What this task involves | In the data below, locate the line containing "Mobile Jugendarbeit Kernstadt" and the line containing "Meerdere seizoenen volgen", then retype both and everything between them exactly. Pictures are not part of the copy.

Data supplied |
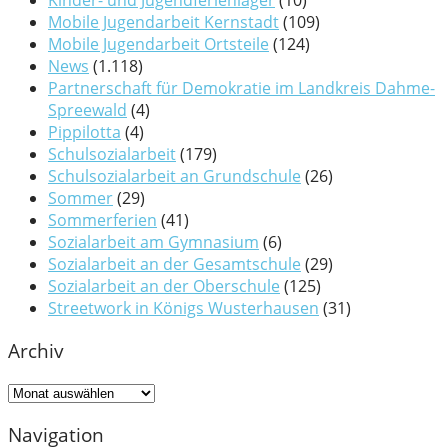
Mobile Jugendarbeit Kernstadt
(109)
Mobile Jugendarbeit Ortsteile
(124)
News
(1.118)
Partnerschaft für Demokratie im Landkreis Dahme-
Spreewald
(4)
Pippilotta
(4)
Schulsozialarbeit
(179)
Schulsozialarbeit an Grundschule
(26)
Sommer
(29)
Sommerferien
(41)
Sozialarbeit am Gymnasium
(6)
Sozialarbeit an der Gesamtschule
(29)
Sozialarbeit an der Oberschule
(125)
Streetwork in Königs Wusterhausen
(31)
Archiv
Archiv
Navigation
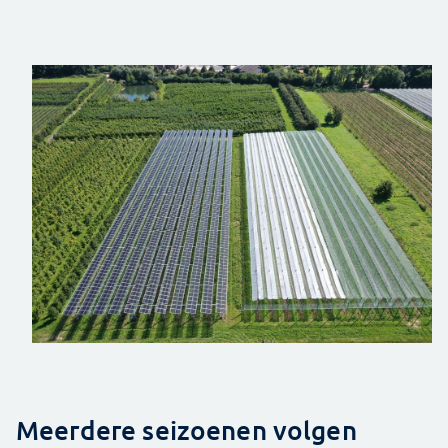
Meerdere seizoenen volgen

---

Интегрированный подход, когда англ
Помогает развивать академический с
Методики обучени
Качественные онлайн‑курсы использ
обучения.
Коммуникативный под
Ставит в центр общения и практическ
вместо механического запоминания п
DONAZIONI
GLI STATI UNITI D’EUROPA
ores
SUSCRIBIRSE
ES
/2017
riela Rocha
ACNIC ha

Solution for this exercise |
Mobile Jugendarbeit Kernstadt
(109)
Mobile Jugendarbeit Ortsteile
(124)
News
(1.118)
Partnerschaft für Demokratie im Landkreis Dahme-
Spreewald
(4)
Pippilotta
(4)
Schulsozialarbeit
(179)
Schulsozialarbeit an Grundschule
(26)
Sommer
(29)
Sommerferien
(41)
Sozialarbeit am Gymnasium
(6)
Sozialarbeit an der Gesamtschule
(29)
Sozialarbeit an der Oberschule
(125)
Streetwork in Königs Wusterhausen
(31)
Archiv
Archiv
Navigation
Meerdere seizoenen volgen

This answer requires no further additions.